Il Natale in tavola nel Lazio

Piatti classici dai sapori inconfondibili, ma anche qualche stravaganza, considerato il periodo possiamo anche accettarla! D’altronde, la cucina, sarà uno dei pochi elementi, insieme all’albero e al presepe, rigorosamente, a casa propria, a immergerci nel clima natalizio!

Primi, secondi, contorni e dolci, ciò che caratterizza le tavole dei laziali, e non ce ne vogliano i tifosi, è proprio la genuinità. Basti pensare che pure l’ammazzacaffè da queste parti viene fatto in casa, con la genziana raccolta meticolosamente e nelle giuste quantità (serve il patentino) sul Terminillo!

La tradizione, però, vuole che si prepari una cena “di magro” per la Vigilia, mentre è lecito abbondare con pietanze più consistenti per il pranzo di Natale.

Ovviamente, per magro, non si intende, “leggero”. Si parte infatti con la frittura. Broccolo e baccalà sono il pol position per essere infarinati e immersi nell’olio bollente, quello d’oliva, perché un laziale doc, non frigge se non con l’olio d’oliva. Frittura carica, saporita e genuina! Poi l’anguilla marinara è un must!

Continuiamo il nostro pranzo di Natale. Tra i primi piatti, fra i quali primeggiano la pasta ai broccoli in brodo di arzilla e la minestra ai broccoli alla romana a base di cotenna, per accontentare sia gli amanti del pesce che quelli della carne. E ancora: bucatini al tonno, cappelletti in brodo di cappone, pomodori ripieni di riso, immancabili sulle tavole dei laziali, e la cacio e pepe, se ancora non sieste satolli.
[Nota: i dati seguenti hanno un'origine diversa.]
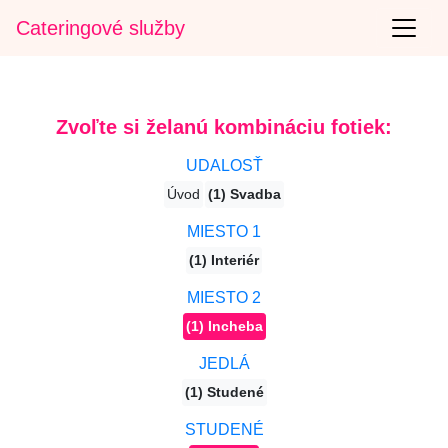
Cateringové služby
Zvoľte si želanú kombináciu fotiek:
UDALOSŤ
Úvod
(1) Svadba
MIESTO 1
(1) Interiér
MIESTO 2
(1) Incheba
JEDLÁ
(1) Studené
STUDENÉ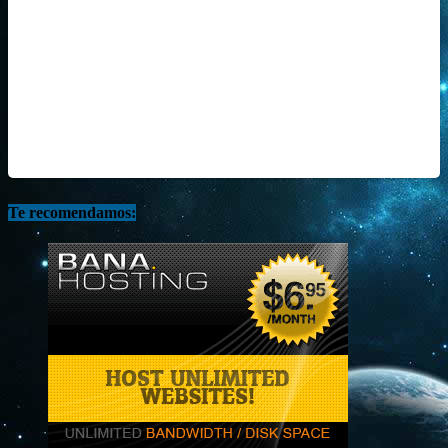
Te recomendamos: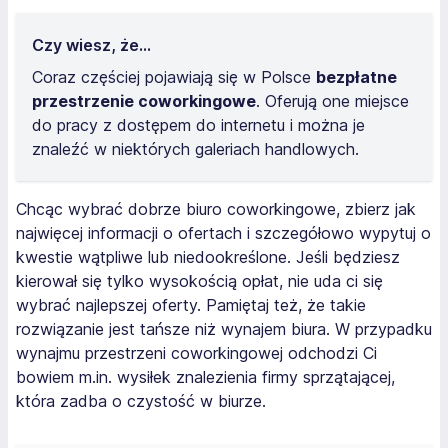
Czy wiesz, że...
Coraz częściej pojawiają się w Polsce
bezpłatne
przestrzenie coworkingowe
. Oferują one miejsce
do pracy z dostępem do internetu i można je
znaleźć w niektórych galeriach handlowych.
Chcąc wybrać dobrze biuro coworkingowe, zbierz jak
najwięcej informacji o ofertach i szczegółowo wypytuj o
kwestie wątpliwe lub niedookreślone. Jeśli będziesz
kierował się tylko wysokością opłat, nie uda ci się
wybrać najlepszej oferty. Pamiętaj też, że takie
rozwiązanie jest tańsze niż wynajem biura. W przypadku
wynajmu przestrzeni coworkingowej odchodzi Ci
bowiem m.in. wysiłek znalezienia firmy sprzątającej,
która zadba o czystość w biurze.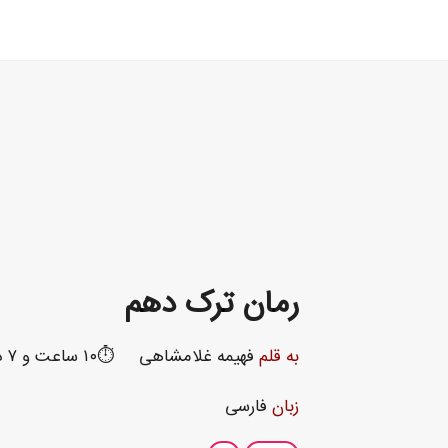
رمان ترک دهم
به قلم
فهیمه غلامشاهی
⏱️۱۰ ساعت و ۷ دقیقه
زبان
فارسی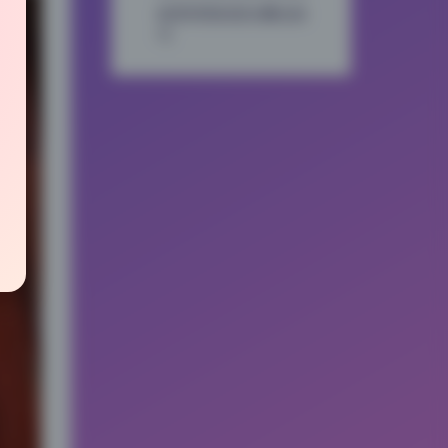
前景背景的层次叠合技
巧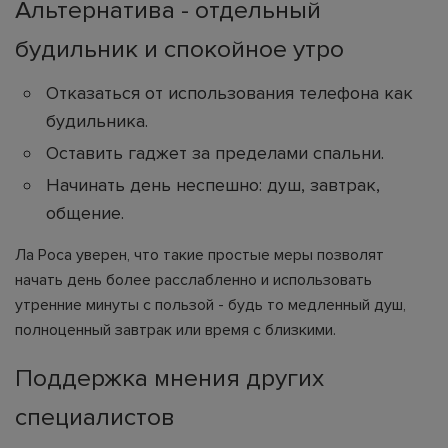
Альтернатива - отдельный
будильник и спокойное утро
Отказаться от использования телефона как
будильника.
Оставить гаджет за пределами спальни.
Начинать день неспешно: душ, завтрак,
общение.
Ла Роса уверен, что такие простые меры позволят
начать день более расслабленно и использовать
утренние минуты с пользой - будь то медленный душ,
полноценный завтрак или время с близкими.
Поддержка мнения других
специалистов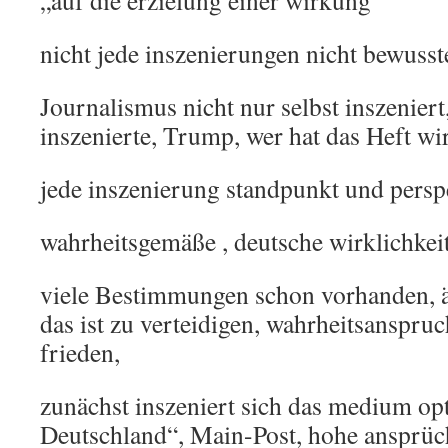
„auf die erzielung einer wirkung“
nicht jede inszenierungen nicht bewusst
Journalismus nicht nur selbst inszenie
inszenierte, Trump, wer hat das Heft wi
jede inszenierung standpunkt und persp
wahrheitsgemäße , deutsche wirklichkeit
viele Bestimmungen schon vorhanden, ä
das ist zu verteidigen, wahrheitsanspru
frieden,
zunächst inszeniert sich das medium opt
Deutschland“, Main-Post, hohe ansprüch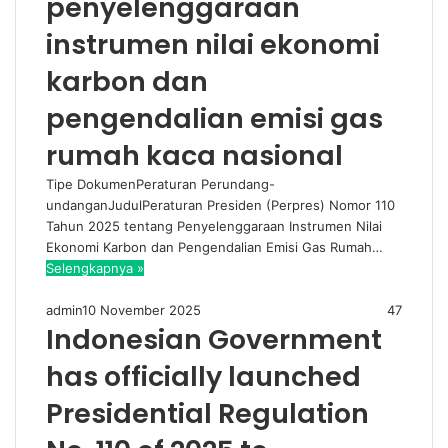
penyelenggaraan
instrumen nilai ekonomi
karbon dan
pengendalian emisi gas
rumah kaca nasional
Tipe DokumenPeraturan Perundang-
undanganJudulPeraturan Presiden (Perpres) Nomor 110
Tahun 2025 tentang Penyelenggaraan Instrumen Nilai
Ekonomi Karbon dan Pengendalian Emisi Gas Rumah…
Selengkapnya »
admin
10 November 2025
47
Indonesian Government
has officially launched
Presidential Regulation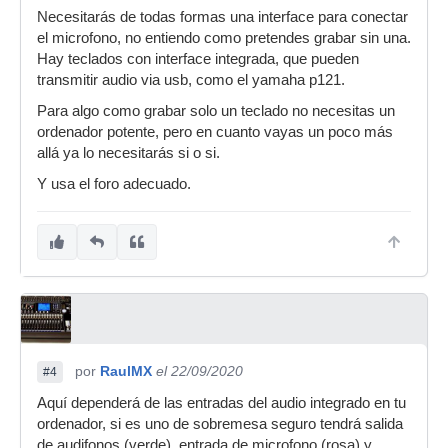
Necesitarás de todas formas una interface para conectar
el microfono, no entiendo como pretendes grabar sin una.
Hay teclados con interface integrada, que pueden
transmitir audio via usb, como el yamaha p121.
Para algo como grabar solo un teclado no necesitas un
ordenador potente, pero en cuanto vayas un poco más
allá ya lo necesitarás si o si.
Y usa el foro adecuado.
por
RaulMX
el 22/09/2020
#4
Aquí dependerá de las entradas del audio integrado en tu
ordenador, si es uno de sobremesa seguro tendrá salida
de audifonos (verde), entrada de microfono (rosa) y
Tra i secondi è riproposto il baccalà fritto. D’altronde è una ghiottoneria! Per chi volesse variare il tipo di pesce è possibile gustare un ottimo capitone marinato, accompagnato da un fritto misto di verdure. Per i carnivori, il famosissimo abbacchio al forno con patate, è immancabile, e se lo cucinate davvero bene, anche il vicino di casa vi suonerà, per unirsi alla vostra tavola, covid-19 permettendo.

Un altro piatto sempre a base di carne di agnello molto frequente nella cucina romana è la coratella in umido o con pomodorini, salvia e rosmarino.

Da non dimenticare la variante veg, almeno tra i contorni, ma può diventare tranquillamente un antipasto o secondo, sono i carciofi alla romana o alla Giudia!

Se avete ancora lo spazio per il dolci: il pan pepato e il pan giallo sono sul podio della tradizione, ovviamente al primo posto. Molto simili tra loro questi pani speziati e farciti con frutta secca, uvetta e cioccolato venivano addolciti solo con il miele (oggi si mette anche lo zucchero) a testimoniare la tradizione più umile, ma schietta e genuina della regione.